[Page images and extracted text]
__________________________________________________
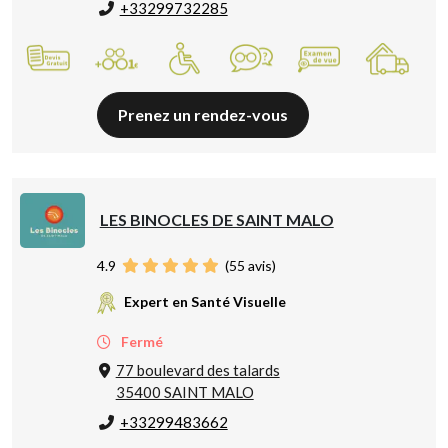
+33299732285
Prenez un rendez-vous
LES BINOCLES DE SAINT MALO
4.9
(
55
avis)
Expert en Santé Visuelle
Fermé
77 boulevard des talards
35400 SAINT MALO
+33299483662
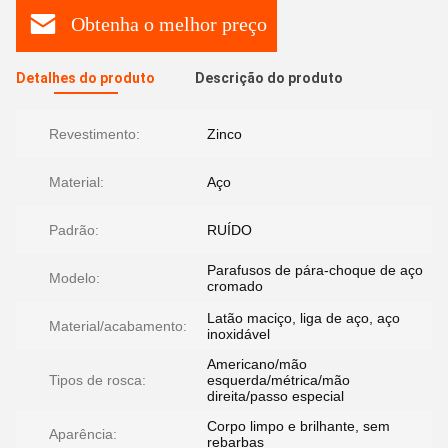
Obtenha o melhor preço
Detalhes do produto
Descrição do produto
Revestimento:
Zinco
Material:
Aço
Padrão:
RUÍDO
Parafusos de pára-choque de aço
Modelo:
cromado
Latão maciço, liga de aço, aço
Material/acabamento:
inoxidável
Americano/mão
Tipos de rosca:
esquerda/métrica/mão
direita/passo especial
Corpo limpo e brilhante, sem
Aparência:
rebarbas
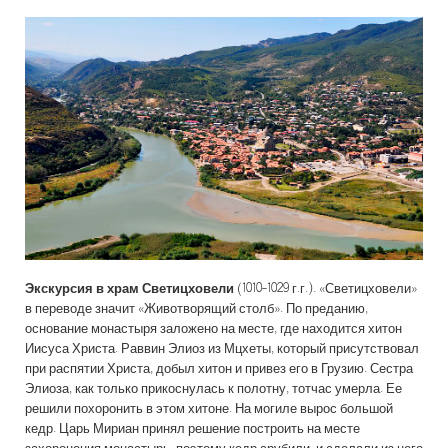
Экскурсия в храм Светицховели
(1010-1029 г.г.). «Светицховели»
в переводе значит «Животворящий столб». По преданию,
основание монастыря заложено на месте, где находится хитон
Иисуса Христа. Раввин Элиоз из Мцхеты, который присутствовал
при распятии Христа, добыл хитон и привез его в Грузию. Сестра
Элиоза, как только прикоснулась к полотну, тотчас умерла. Ее
решили похоронить в этом хитоне. На могиле вырос большой
кедр. Царь Мириан принял решение построить на месте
__________________________________________________
TASK — Every record above should be written out again exactly; the pictures stay out of the copy.

EXPECTED ANSWER —
+33299732285
Prenez un rendez-vous
LES BINOCLES DE SAINT MALO
4.9
(
55
avis)
Expert en Santé Visuelle
Fermé
77 boulevard des talards
35400 SAINT MALO
+33299483662
Obtenha o melhor preço
Detalhes do produto
Descrição do produto
Revestimento:
Zinco
Material:
Aço
Padrão:
RUÍDO
Parafusos de pára-choque de aço
Modelo:
cromado
Latão maciço, liga de aço, aço
Material/acabamento:
inoxidável
Americano/mão
Tipos de rosca:
esquerda/métrica/mão
direita/passo especial
Corpo limpo e brilhante, sem
Aparência:
rebarbas
Экскурсия в храм Светицховели
(1010-1029 г.г.). «Светицховели»
в переводе значит «Животворящий столб». По преданию,
основание монастыря заложено на месте, где находится хитон
Иисуса Христа. Раввин Элиоз из Мцхеты, который присутствовал
при распятии Христа, добыл хитон и привез его в Грузию. Сестра
Элиоза, как только прикоснулась к полотну, тотчас умерла. Ее
решили похоронить в этом хитоне. На могиле вырос большой
кедр. Царь Мириан принял решение построить на месте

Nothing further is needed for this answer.